I came across some music videos while riding my stationary bike. I had no headphones nearby, so I pushed those pages to my office to listen to today.
But, YouTube is hyperactive: autoplay is its default.
As soon as they showed up in my office, they started playing.
And once they finished with the first one, they played the rest of the autoplay list on the right hand side.
It can’t have sounded that great, with several tabs all playing at the same time. Here’s what was on:
The previous link to Mark Perry, which may have just played once.
Amy MacDonald — a whole playlist starting with “Mr. Rock & Roll”, via Newmark’s Door.
“Lazy”, by Jimmy Barnes and Joe Bonamassa, via Tim Worstall, although I’m not sure this one started on its own or not.
And a whole bunch of classic arena rock, with quite a bit of Heart and Journey … all because I followed a link to an acoustic set by Prince. I’m not a fan of Prince, but I do know he had chops when wanted to show them off, and I was right.
Just for the weirdness, here’s the history from the day I wasn’t there.
I do not quite understand what happened with the Prince link. I clicked back repeatedly, and sure enough on Monday it led to all the arena rock, but on Tuesday when I played it, I was led to more of a Prince playlist.
* He’s not the only economist who used to be a musician. I started winding down my playing in 1985. Once upon a time I was a pretty mean acoustic guitar player; I even jammed on stage with Steve Howe once. I miss it, and I don’t: my life is very full, and I do not feel like dropping what I do now in favor of guitar.
The vXwife ordered necklaces made of Christmas lights for the vXgirl.
There were set to arrive the Tuesday before Christmas. They didn’t.
On Thursday, she called UPS. And they said the package had been delivered, as scheduled, on Tuesday. We said it hadn’t, but they said they had GPS data that it had. They agreed to send out the actual deliveryman.
The two of us went off to St. George, and left the vXboy to deal with him.
The UPS guy never came to our house at all.
Yet, within a couple of hours, creepy neighbor knocks on our door, and turns over the package. He claimed it was delivered that day.
It was addressed to us (we have no evidence that it was and that he took it off our porch, but you never know).
He said he opened it by mistake, but that he had plugged “the lights” in and they worked.

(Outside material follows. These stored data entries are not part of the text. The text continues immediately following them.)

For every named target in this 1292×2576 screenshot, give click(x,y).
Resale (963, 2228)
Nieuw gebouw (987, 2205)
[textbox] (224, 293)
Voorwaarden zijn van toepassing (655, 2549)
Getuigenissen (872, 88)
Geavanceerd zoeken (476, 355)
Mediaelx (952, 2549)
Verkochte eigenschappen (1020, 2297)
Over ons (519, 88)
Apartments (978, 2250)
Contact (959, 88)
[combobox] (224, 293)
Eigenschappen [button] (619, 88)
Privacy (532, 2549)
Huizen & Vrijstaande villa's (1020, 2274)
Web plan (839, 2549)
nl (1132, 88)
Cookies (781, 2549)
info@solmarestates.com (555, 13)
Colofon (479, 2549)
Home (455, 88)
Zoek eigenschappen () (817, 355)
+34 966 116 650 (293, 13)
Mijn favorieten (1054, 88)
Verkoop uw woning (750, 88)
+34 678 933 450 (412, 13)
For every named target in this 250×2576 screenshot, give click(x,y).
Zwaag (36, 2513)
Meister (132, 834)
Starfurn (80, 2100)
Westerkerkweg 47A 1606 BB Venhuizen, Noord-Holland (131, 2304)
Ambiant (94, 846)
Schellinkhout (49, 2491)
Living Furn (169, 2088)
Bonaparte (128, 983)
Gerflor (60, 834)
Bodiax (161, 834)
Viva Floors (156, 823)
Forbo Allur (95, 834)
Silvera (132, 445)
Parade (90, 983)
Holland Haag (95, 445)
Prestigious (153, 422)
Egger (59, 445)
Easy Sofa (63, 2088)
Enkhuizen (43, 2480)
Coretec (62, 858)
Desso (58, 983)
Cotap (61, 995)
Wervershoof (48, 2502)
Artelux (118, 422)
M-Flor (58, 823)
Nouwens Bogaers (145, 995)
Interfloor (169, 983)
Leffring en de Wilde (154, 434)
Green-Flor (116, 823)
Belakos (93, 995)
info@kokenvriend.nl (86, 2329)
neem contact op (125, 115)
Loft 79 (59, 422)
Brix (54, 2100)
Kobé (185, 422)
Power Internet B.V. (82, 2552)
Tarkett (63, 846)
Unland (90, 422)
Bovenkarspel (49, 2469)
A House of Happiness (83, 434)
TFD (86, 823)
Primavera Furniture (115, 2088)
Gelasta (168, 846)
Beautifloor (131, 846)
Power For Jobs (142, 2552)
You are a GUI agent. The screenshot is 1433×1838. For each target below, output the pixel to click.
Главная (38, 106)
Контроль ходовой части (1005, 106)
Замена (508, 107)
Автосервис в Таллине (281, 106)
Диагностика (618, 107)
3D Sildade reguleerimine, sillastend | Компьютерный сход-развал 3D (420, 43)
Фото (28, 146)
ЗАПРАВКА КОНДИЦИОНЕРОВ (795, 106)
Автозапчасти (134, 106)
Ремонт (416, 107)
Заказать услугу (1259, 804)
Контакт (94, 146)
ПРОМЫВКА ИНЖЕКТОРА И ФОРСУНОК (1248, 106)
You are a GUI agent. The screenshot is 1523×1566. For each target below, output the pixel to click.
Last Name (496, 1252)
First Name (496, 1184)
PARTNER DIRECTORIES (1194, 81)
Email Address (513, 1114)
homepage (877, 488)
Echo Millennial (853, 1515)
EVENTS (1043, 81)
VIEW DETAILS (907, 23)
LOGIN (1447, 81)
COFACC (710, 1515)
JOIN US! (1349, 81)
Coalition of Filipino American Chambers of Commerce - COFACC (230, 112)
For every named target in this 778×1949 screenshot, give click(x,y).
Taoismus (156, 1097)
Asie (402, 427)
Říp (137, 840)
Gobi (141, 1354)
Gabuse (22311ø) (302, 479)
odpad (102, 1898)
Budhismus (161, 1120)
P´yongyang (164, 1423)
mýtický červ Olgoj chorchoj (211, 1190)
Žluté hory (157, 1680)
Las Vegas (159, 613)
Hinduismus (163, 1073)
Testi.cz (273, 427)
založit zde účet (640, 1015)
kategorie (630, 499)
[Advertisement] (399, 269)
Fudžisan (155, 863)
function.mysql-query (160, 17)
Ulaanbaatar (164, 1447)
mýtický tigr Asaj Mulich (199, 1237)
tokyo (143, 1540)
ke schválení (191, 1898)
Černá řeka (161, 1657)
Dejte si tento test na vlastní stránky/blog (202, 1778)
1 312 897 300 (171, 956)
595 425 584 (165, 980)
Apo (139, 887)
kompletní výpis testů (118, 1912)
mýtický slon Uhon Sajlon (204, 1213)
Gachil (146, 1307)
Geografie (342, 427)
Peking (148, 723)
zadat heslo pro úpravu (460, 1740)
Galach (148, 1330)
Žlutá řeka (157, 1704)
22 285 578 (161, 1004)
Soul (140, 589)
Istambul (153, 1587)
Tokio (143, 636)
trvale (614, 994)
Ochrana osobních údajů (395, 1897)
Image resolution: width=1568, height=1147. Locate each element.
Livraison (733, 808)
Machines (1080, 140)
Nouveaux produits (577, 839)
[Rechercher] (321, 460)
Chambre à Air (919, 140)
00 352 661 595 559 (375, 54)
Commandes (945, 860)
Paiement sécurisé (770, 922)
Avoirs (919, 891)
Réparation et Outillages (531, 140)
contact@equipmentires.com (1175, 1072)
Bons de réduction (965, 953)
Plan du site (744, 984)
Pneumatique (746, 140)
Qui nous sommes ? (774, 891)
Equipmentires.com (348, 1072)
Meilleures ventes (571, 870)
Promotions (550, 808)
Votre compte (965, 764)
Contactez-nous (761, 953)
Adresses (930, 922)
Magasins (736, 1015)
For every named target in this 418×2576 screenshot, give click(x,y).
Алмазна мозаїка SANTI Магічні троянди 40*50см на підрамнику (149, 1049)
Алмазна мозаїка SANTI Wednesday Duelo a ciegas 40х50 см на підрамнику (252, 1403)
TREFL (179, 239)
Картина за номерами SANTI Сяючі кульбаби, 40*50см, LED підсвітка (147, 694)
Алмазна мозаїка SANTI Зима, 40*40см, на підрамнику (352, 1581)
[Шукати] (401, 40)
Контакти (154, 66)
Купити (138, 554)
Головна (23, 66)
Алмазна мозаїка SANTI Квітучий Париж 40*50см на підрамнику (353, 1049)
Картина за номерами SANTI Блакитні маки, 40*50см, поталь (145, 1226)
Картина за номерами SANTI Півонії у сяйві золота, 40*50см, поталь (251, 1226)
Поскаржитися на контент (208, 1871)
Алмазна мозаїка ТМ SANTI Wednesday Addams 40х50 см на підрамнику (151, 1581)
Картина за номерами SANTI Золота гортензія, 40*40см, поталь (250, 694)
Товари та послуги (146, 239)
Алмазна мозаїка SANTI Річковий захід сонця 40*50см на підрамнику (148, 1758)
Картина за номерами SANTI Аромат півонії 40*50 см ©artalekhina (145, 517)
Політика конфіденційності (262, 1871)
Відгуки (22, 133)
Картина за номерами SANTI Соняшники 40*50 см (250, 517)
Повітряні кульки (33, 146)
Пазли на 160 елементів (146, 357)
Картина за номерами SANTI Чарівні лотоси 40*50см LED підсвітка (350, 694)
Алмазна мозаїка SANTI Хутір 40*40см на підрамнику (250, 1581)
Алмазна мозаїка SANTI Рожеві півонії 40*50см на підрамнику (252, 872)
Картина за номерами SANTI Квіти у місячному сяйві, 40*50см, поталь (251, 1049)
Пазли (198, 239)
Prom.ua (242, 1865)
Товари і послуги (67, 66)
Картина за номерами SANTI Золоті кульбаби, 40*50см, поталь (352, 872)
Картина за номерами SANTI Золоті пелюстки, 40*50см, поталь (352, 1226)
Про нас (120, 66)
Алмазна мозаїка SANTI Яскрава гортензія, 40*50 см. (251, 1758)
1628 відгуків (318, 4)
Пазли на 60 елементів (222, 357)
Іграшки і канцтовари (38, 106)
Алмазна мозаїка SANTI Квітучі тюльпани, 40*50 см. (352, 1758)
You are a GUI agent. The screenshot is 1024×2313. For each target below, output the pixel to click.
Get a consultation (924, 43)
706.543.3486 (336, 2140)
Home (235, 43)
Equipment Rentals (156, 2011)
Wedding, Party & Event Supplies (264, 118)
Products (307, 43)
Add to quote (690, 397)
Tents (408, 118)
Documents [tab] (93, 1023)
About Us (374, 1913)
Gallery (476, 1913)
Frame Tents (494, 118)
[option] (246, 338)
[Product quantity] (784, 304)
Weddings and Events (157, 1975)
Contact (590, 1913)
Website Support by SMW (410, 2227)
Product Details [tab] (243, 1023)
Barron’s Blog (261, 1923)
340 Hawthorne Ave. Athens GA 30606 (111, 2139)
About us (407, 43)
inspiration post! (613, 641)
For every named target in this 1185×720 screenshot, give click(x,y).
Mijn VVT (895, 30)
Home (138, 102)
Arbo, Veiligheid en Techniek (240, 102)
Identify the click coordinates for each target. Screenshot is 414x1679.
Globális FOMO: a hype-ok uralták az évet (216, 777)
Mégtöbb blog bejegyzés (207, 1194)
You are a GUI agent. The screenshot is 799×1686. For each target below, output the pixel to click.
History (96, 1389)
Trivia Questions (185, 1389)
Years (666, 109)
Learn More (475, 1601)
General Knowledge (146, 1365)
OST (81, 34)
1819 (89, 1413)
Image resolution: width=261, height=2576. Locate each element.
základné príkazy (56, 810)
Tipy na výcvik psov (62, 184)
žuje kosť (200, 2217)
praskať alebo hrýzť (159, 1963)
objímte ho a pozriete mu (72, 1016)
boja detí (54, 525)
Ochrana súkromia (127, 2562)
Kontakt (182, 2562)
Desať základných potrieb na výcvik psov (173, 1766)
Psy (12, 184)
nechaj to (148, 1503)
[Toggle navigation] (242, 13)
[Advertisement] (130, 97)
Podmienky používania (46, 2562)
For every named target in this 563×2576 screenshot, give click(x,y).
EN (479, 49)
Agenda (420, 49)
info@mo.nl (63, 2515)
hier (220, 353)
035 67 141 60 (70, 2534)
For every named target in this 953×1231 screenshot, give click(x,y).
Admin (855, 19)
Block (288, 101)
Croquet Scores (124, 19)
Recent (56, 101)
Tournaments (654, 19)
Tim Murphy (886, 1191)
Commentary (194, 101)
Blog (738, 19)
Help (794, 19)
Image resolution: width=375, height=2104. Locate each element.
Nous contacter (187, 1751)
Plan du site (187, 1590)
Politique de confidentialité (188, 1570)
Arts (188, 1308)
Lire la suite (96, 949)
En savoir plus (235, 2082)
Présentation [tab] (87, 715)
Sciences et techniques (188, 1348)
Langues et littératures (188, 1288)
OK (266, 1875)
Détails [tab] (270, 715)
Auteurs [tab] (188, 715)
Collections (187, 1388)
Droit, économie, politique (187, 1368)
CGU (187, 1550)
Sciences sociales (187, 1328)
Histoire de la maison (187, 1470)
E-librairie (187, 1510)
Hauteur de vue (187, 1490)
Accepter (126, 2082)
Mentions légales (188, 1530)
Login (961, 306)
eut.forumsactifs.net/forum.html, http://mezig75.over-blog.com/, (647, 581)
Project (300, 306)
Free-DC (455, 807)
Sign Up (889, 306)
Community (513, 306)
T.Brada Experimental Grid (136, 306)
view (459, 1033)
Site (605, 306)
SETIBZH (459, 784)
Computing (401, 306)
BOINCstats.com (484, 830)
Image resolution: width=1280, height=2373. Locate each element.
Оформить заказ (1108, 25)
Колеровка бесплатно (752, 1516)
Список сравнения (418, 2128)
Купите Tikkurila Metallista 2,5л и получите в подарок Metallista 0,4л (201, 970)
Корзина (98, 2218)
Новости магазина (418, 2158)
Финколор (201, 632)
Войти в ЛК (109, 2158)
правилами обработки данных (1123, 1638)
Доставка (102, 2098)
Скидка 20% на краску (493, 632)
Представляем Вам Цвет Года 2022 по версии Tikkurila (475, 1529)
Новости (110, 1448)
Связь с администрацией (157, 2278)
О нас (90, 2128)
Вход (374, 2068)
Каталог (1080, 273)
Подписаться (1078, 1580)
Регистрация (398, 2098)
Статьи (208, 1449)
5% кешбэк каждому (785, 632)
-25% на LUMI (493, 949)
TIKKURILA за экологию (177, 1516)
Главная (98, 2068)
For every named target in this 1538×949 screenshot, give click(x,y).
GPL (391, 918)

The necklaces did not work (completely).
These were novelty items that were packed with the button batteries in place, and a plastic insert that had to be cut out preventing them from making contact.
On one necklace, the plastic insert had been ripped out (that necklace worked, sort of).
On the other necklace the whole battery module had been broken apart like someone had used a pliers on it to look for a plug.